National Laboratory of Solid State Microstructures, College of Engineering and Applied Sciences and Collaborative Innovation Center of Advanced Microstructures, Nanjing University, Nanjing, 210093, China.
Da-Heng Collaborative Innovation Center for Science of Quantum Manipulation and Control, Harbin University of Science and Technology, Harbin, 150080, China.
Adv Mater. 2018 Mar;30(10). doi: 10.1002/adma.201705865. Epub 2018 Jan 15.

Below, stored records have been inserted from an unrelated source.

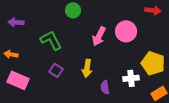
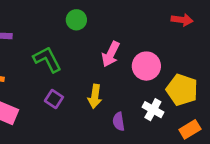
pink circle: (126, 31) -> (146, 66), moved
white cross: (131, 78) -> (153, 110), turned 35

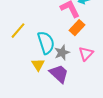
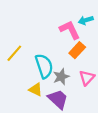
yellow triangle: (38, 65) -> (36, 90), turned -32

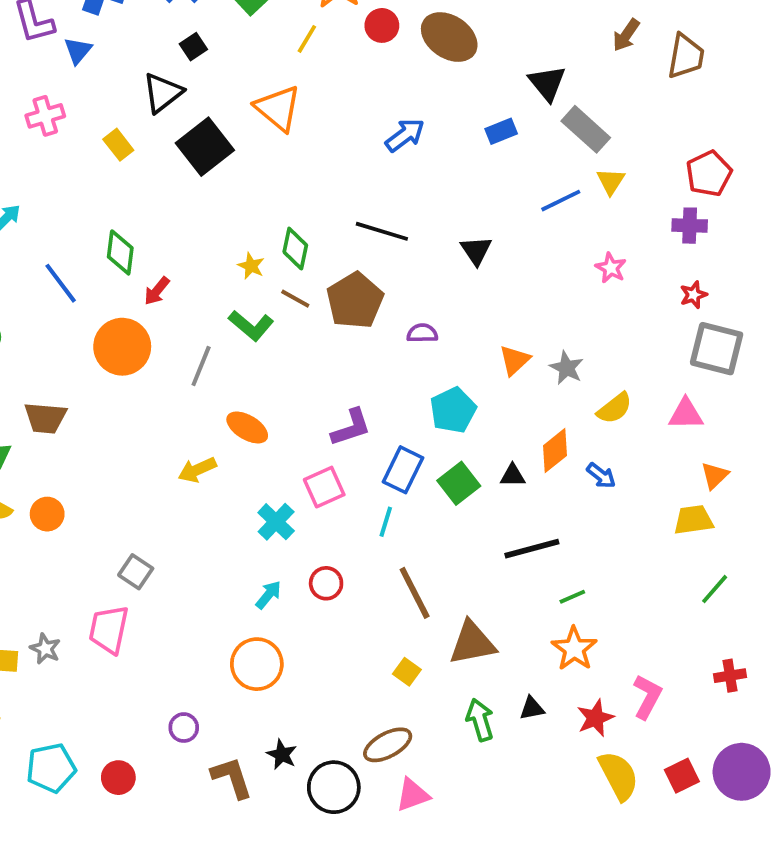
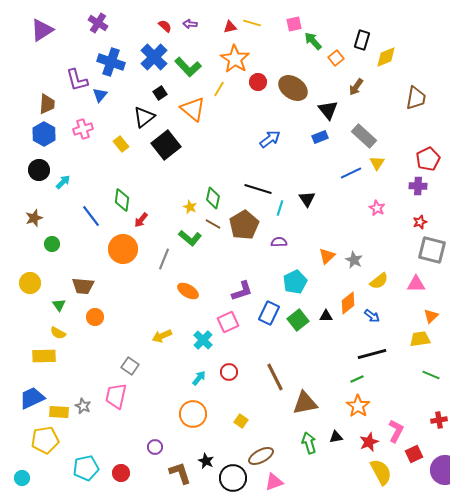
brown arrow: (626, 35) -> (356, 87), moved
black triangle: (547, 83) -> (328, 110), moved
orange triangle: (278, 108) -> (193, 109), moved
yellow arrow: (197, 470) -> (162, 336), moved
orange circle: (47, 514) -> (95, 317), moved
cyan line: (386, 522) -> (280, 208), moved
black line: (532, 549) -> (372, 354), moved
green line: (715, 589) -> (431, 375), turned 72
yellow square: (407, 672) -> (241, 421), moved
red square: (682, 776) -> (414, 454), moved

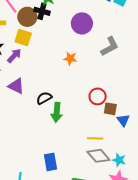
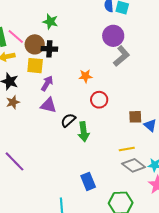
black cross: (42, 11) -> (49, 49), moved
purple circle: (82, 23) -> (113, 36), moved
purple arrow: (14, 56) -> (47, 83), moved
purple triangle: (16, 86) -> (48, 105), moved
red circle: (98, 96) -> (99, 100), moved

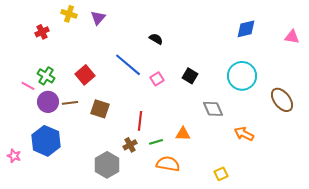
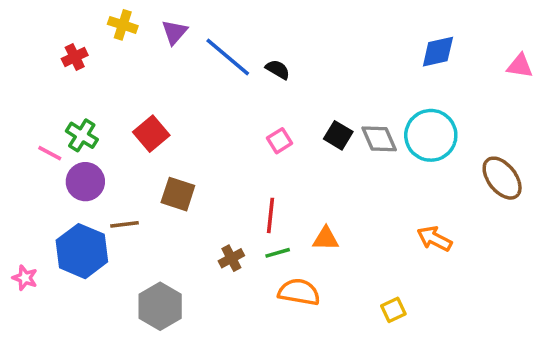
blue line: (128, 65) -> (228, 57), moved
brown line: (70, 103) -> (125, 224), moved
gray diamond: (213, 109) -> (379, 139), moved
red line: (140, 121) -> (271, 215), moved
gray hexagon: (107, 165) -> (160, 306), moved

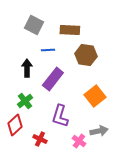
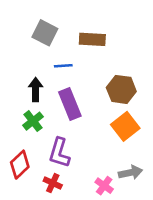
brown hexagon: (86, 55) -> (121, 89), moved
purple rectangle: (53, 79) -> (70, 104), turned -60
green cross: (25, 101) -> (33, 121), moved
purple L-shape: (60, 116) -> (59, 153), moved

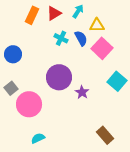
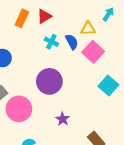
cyan arrow: (78, 11) -> (108, 14), moved
purple star: (82, 92) -> (63, 119), moved

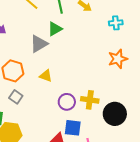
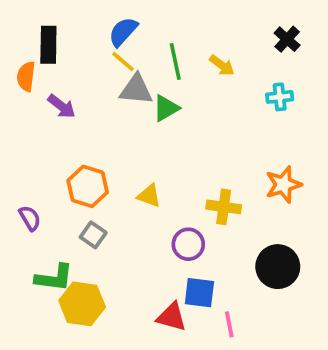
gray triangle: (39, 44) -> (136, 89), moved, turned 36
orange star: (118, 59) -> (283, 185), moved
yellow cross: (90, 100) -> (224, 207), moved

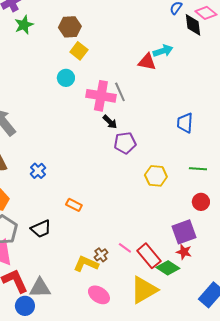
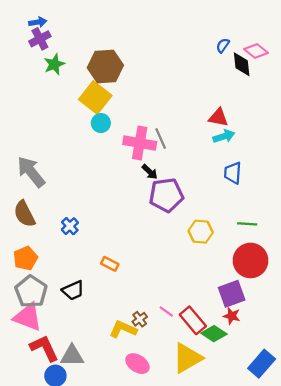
brown hexagon: (70, 27) -> (105, 67), size x1.4
yellow square: (79, 51) -> (95, 98), moved, size x1.6
cyan arrow: (163, 51) -> (224, 136), moved
red triangle: (147, 62) -> (218, 117), moved
purple pentagon: (125, 143) -> (166, 195), size x1.4
red circle: (201, 202) -> (250, 260), size x1.8

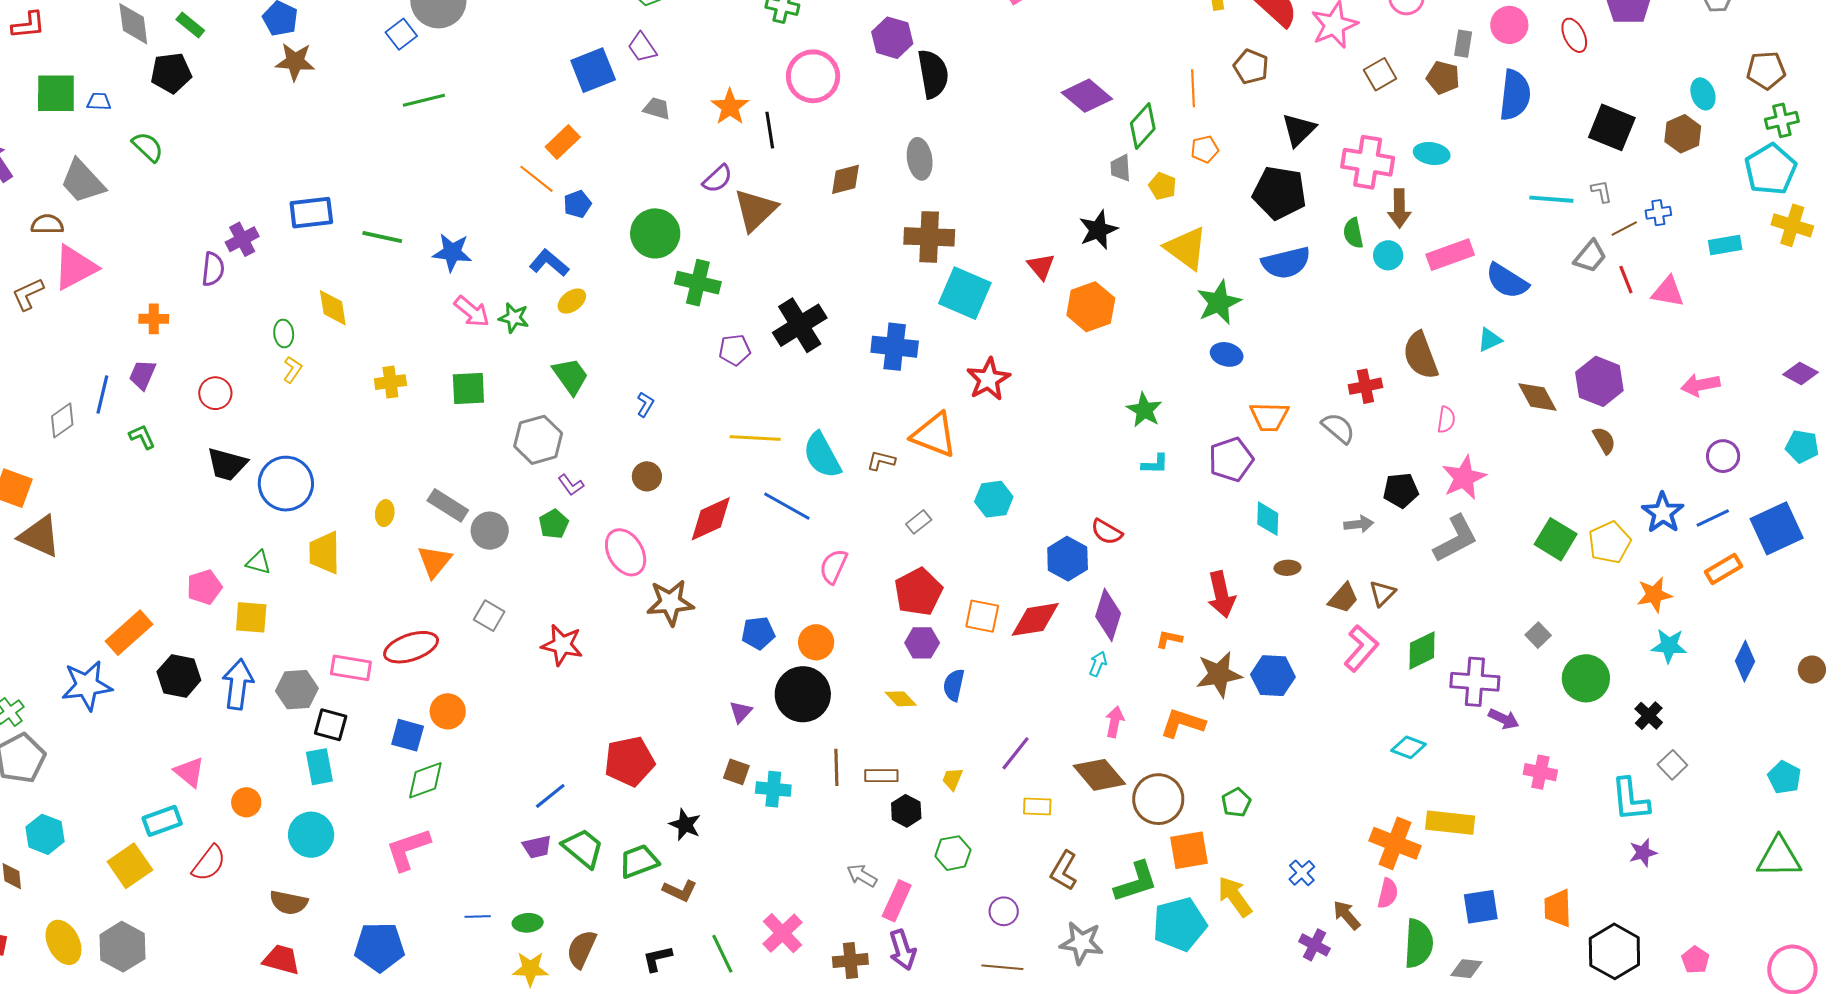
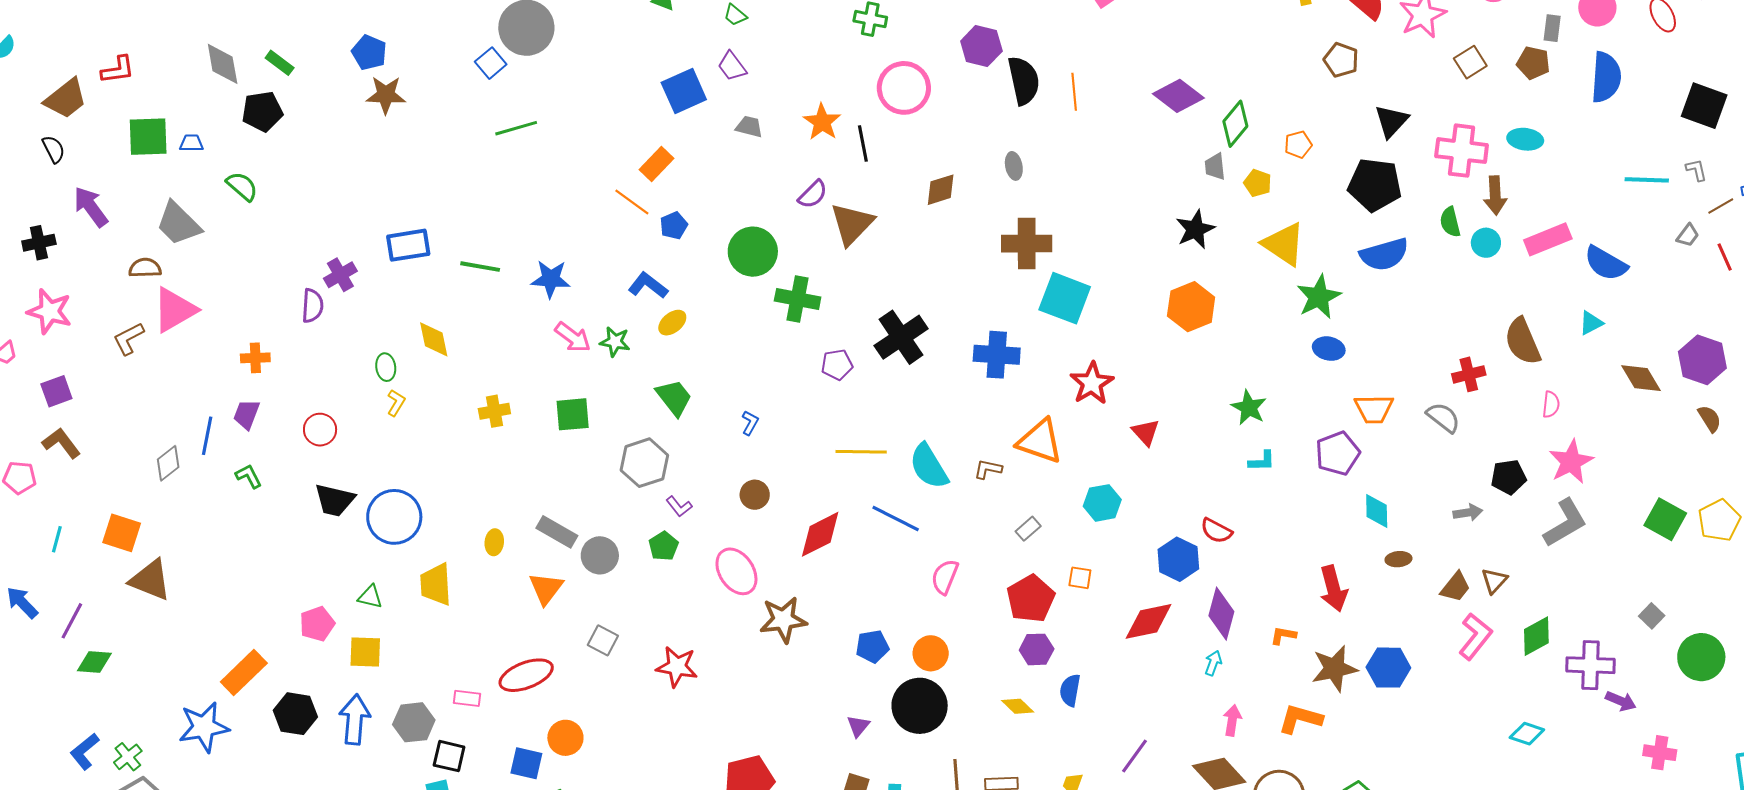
orange line: (1193, 88) -> (1074, 92), moved
gray ellipse: (920, 159) -> (1014, 166), size x0.7
gray trapezoid: (1590, 256) -> (1688, 235), size x0.7
red triangle: (1041, 266) -> (1146, 432), moved
orange square: (982, 616) -> (1080, 578), moved, size x0.7
pink rectangle: (351, 668) -> (467, 698), size x0.7

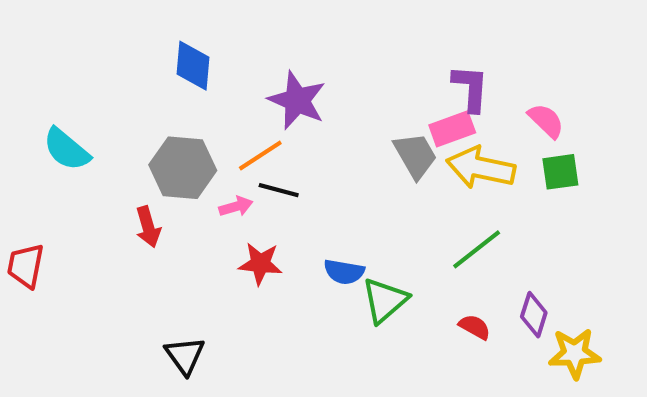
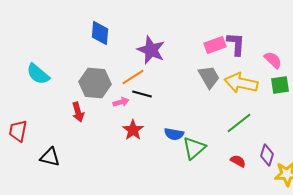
pink rectangle: (452, 129) -> (215, 45), moved
red star: (260, 264) -> (133, 130), turned 30
black triangle: (185, 355) -> (50, 157), moved, turned -40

Cholesteric liquid crystal (CLC) chiral superstructures exhibit unique features; that is, polychromatic and spin-determined phase modulation. Here, a concept for digitalized chiral superstructures is proposed, which further enables the arbitrary manipulation of reflective geometric phase and may significantly upgrade existing optical apparatus. By encoding a specifically designed binary pattern, an innovative CLC optical vortex (OV) processor is demonstrated. Up to 25 different OVs are extracted with equal efficiency over a wavelength range of 116 nm. The multiplexed OVs can be detected simultaneously without mode crosstalk or distortion, permitting a polychromatic, large-capacity, and in situ method for parallel OV processing. Such complex but easily fabricated self-assembled chiral superstructures exhibit versatile functionalities, and provide a satisfactory platform for OV manipulation and other cutting-edge territories. This work is a vital step towards extending the fundamental understanding and fantastic applications of ordered soft matter.
胆甾相液晶(CLC)手性超结构表现出独特的特征,即多色和自旋确定的相位调制。在这里,提出了数字化手性超结构的概念,它进一步实现了对反射几何相位的任意操控,并可能显著升级现有的光学仪器。通过对特定设计的二进制模式进行编码,展示了一种创新的 CLC 光学涡旋(OV)处理器。在 116nm 的波长范围内,以相同的效率提取了多达 25 个不同的 OV。多路复用的 OV 可以同时检测而没有模式串扰或失真,从而实现了多色、大容量和原位的并行 OV 处理方法。这种复杂但易于制造的自组装手性超结构具有多种功能,为 OV 操控和其他前沿领域提供了一个令人满意的平台。这项工作是朝着扩展有序软物质的基础理解和奇妙应用迈出的重要一步。